Andy Richardson: At the wheel, I was Kanye for a day

What the flip??????? ARRRRRGHHHHH!

Published
By Andy Richardson

Fifty-thousand pounds worth of rear-wheel-powered, left-hand-drive, 1970s Porsche was screeching on to the Redditch bypass. It was being sandwiched at 60mph between a large skip wagon and a Renault Megane; the combined value of which would have been nowhere near the cost of replacing the vintage car that we were about to scrap. Doom was staring us in the face.

"Where's the side mirror?" I screeched, losing all sense of poise. My wife said nothing. She was sitting on the right, in what would normally be the driver's seat, except there wasn't a steering wheel, pedals or a gearstick. She was braced for her appointment with the Big Kahuna in the sky, who she'd be meeting in approximately 2.3 seconds. Her eyes were fixed on the ever-decreasing stretch of road ahead, her fingernails were digging into the seat and all colour had drained from her cheeks. She looked as though she'd seen her death, which she very probably had.

"There isn't a wing mirror," she choked, as G-force forced her head against the headrest.

"Oh flip." Who needs wing mirrors when you're designed for racing round a track?

As the road started to run out, the Porsche showed its true colours. It powered away from danger, avoiding the car-and-columnist sandwich that it was about to become.

We'd booked the car for no good reason at all. I always find no good reason is always the best reason to do anything. Nights that materialise from a speculative Tweet to mates and weekends away that originate on a whim are always better than those planned with military precision.

Doing things on the spur of the moment takes away the weight of expectation. It eliminates the fear that best laid plans could come undone.

So there we were, roaring along the Redditch bypass having picked up our weekend wheels. We made our way across the Black Country, sticking out like a shining silver thumb. Our gleaming 911 was the same as the one Steve McQueen drove in the cult film Le Mans. And anything that's good enough for The King of Cool, is good enough for us.

The rain beat hard as an unseasonal storm rolled in and the Junction 9 gas tower became a washy-blur of aquamarine. I felt distinctly unlike a live-fast-die-young American actor and distinctly like the skipper of a fishing trawler off Aberdeenshire in a Gale Force 8.
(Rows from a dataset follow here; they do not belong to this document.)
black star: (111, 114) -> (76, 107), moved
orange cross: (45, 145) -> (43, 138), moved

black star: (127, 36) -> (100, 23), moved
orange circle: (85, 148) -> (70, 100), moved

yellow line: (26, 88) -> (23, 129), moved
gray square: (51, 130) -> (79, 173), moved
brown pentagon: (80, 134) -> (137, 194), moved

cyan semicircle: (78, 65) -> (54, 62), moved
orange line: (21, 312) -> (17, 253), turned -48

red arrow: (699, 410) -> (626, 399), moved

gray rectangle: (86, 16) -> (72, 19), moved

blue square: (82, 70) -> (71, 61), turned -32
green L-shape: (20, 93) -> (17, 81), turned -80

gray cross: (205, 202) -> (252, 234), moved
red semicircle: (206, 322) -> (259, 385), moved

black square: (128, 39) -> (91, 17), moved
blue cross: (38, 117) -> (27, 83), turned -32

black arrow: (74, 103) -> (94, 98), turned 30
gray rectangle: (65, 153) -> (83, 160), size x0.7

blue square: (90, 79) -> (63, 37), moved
Old school wipers smeared water from side to side, without moving it. Our feet froze, as cool air rushed from the floor. The Porsche's non-existent heating system shrugged it's shoulders and said: 'Ich bin ein alter Heizungssystem, ich weiß nicht mehr funktionieren'. Great, just like the wing mirrors, then?

The next morning, I asked Mrs Wife is she fancied a spin? She thought on her feet, making a suggestion that simultaneously satisfied a) my desire to go driving, and, b) her desire to spend as little time as possible in a 1970s car. "There's a really nice farm shop up the road," she said. It was four minutes away. Women are clever, like that. After much persuasion and the promise of a go-slow approach, she agreed to travel more than four minutes.
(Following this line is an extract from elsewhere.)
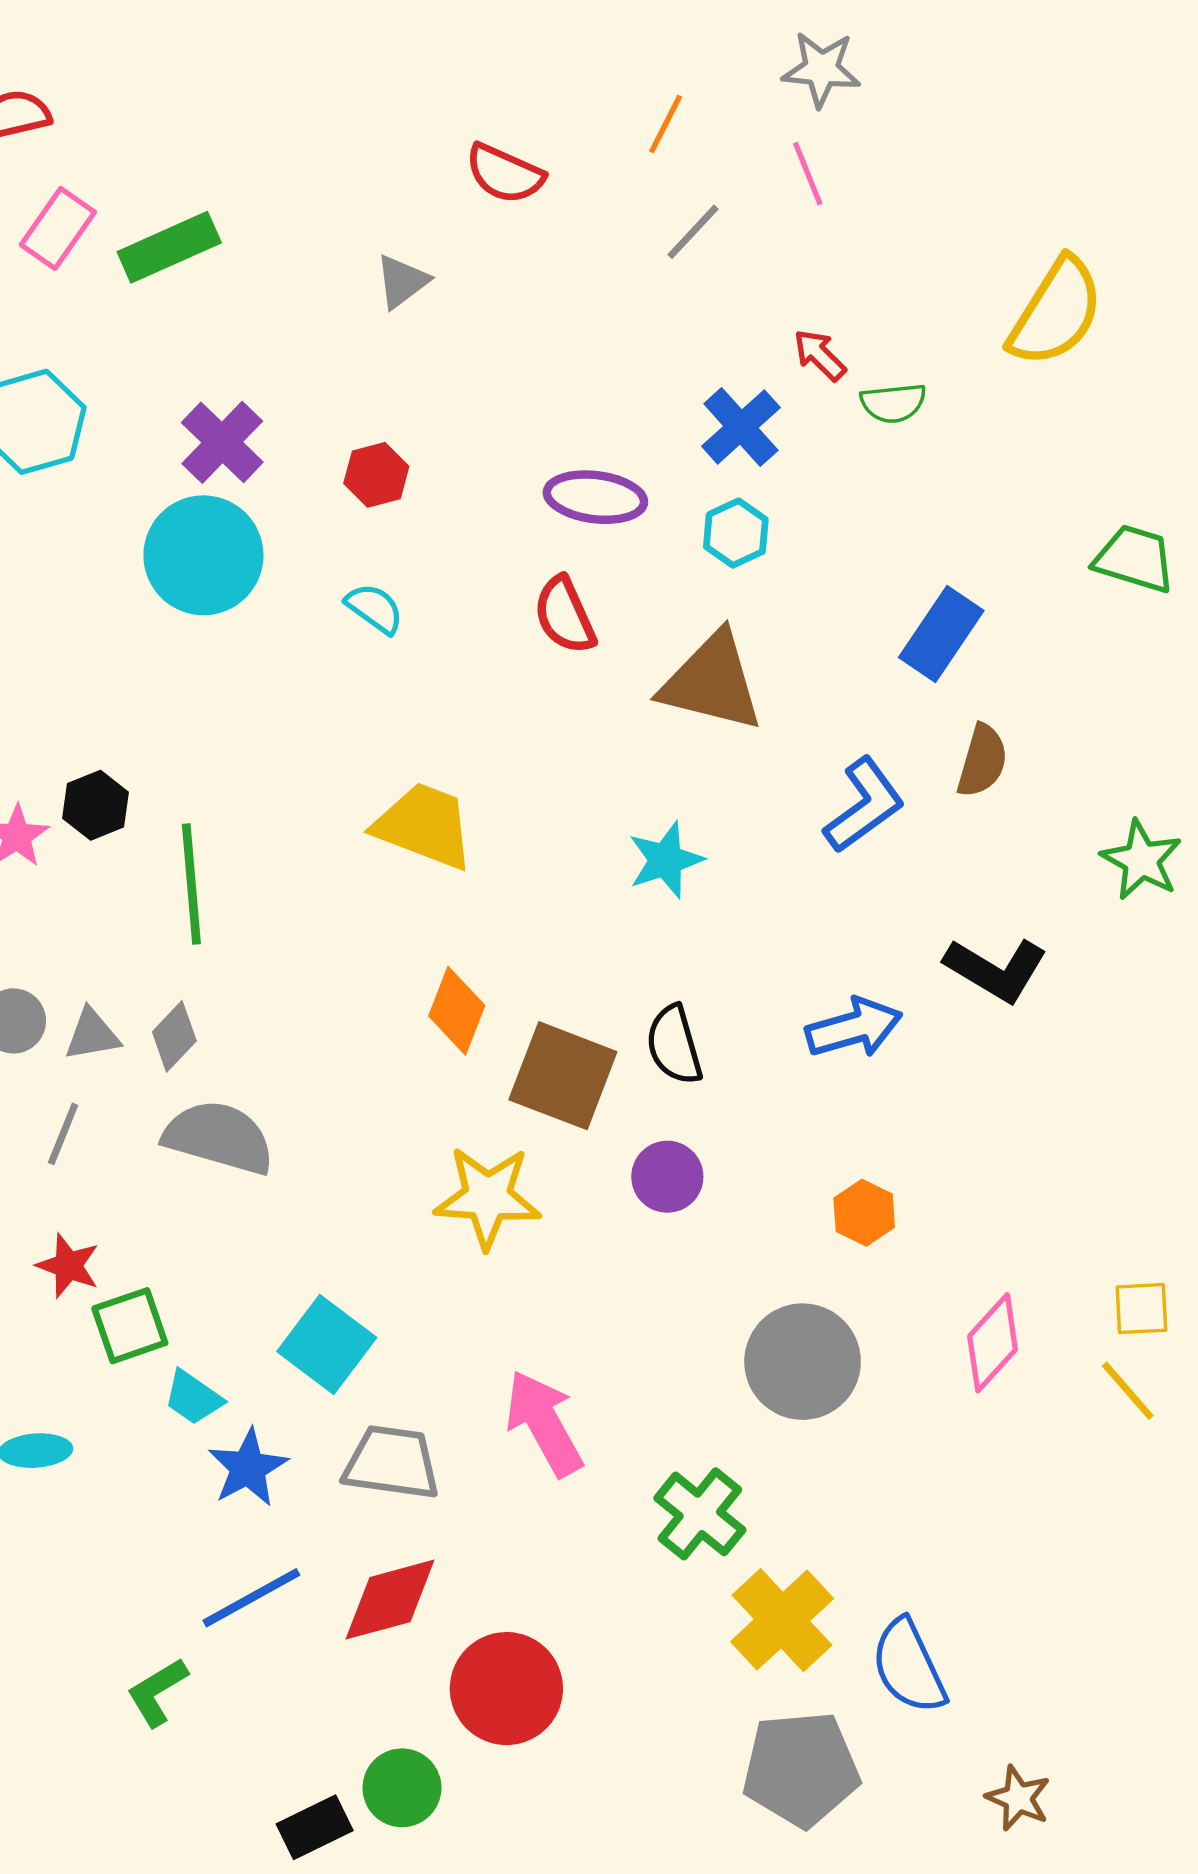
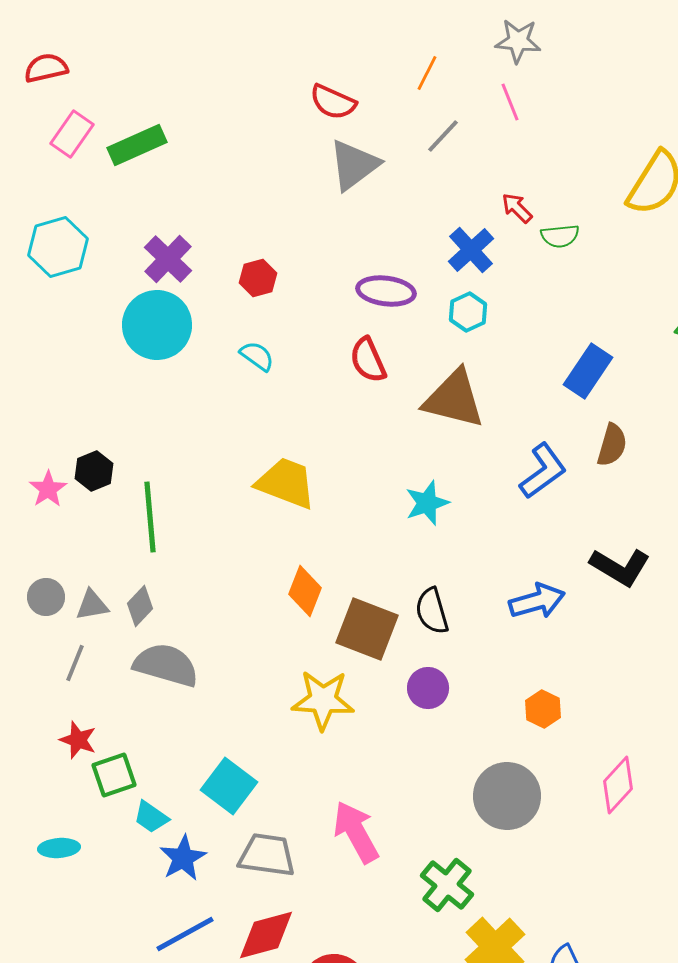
gray triangle: (402, 281) -> (354, 165), moved, size x1.6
Driving the Porsche was like racing a go-kart. The seats were just inches from the Tarmac and the engine roared like a leopard; guttural and loud. The drafts around door frames and windows whistled like a cockatiel on crack cocaine. The 911 put the breath into breathtaking, the thrill into thrilling.
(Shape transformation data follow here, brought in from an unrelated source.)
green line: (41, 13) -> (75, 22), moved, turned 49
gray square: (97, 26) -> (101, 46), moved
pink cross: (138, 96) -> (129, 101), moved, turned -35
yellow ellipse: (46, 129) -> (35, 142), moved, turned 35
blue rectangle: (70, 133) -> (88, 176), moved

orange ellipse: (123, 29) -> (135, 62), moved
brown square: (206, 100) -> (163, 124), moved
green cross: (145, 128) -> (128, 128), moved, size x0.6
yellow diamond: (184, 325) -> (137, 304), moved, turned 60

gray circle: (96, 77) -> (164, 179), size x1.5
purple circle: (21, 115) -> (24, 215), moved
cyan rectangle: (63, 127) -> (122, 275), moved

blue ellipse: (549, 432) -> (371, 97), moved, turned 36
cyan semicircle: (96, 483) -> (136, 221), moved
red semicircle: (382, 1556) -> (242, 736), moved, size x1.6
We drove from Bridgnorth to Ludlow; a road that had been covered in new Tarmac and grit.

My plans to let out the throttle on a winding country road were replaced by a need to avoid a bill for really, really expensive paint chips.

It was a curious weekend. Men who I had never met walked up to me on car parks and began conversations. Motorway drivers drew up alongside and winked. People in the street turned and stared. I was Kanye for a day.

I once did a parachute jump; learning how to freefall unaided in a day, as you do. It was exhilarating and adrenalising. For 24 hours, parachuting became my favourite thing in the world and I vowed to go every weekend. And then, once I'd come back down to earth and the excitement had worn off, I decided that jumping out of planes at 2,000ft wasn't such a good idea after all. I ticked it off my bucket list and never went back. And I think my relationship with the 911 may work out the same.

The rain lashed down as I returned the Porsche to Redditch. The lovely old fella at the garage asked me if I'd enjoyed it. I thought for a moment: 'Yeah, I think I did'.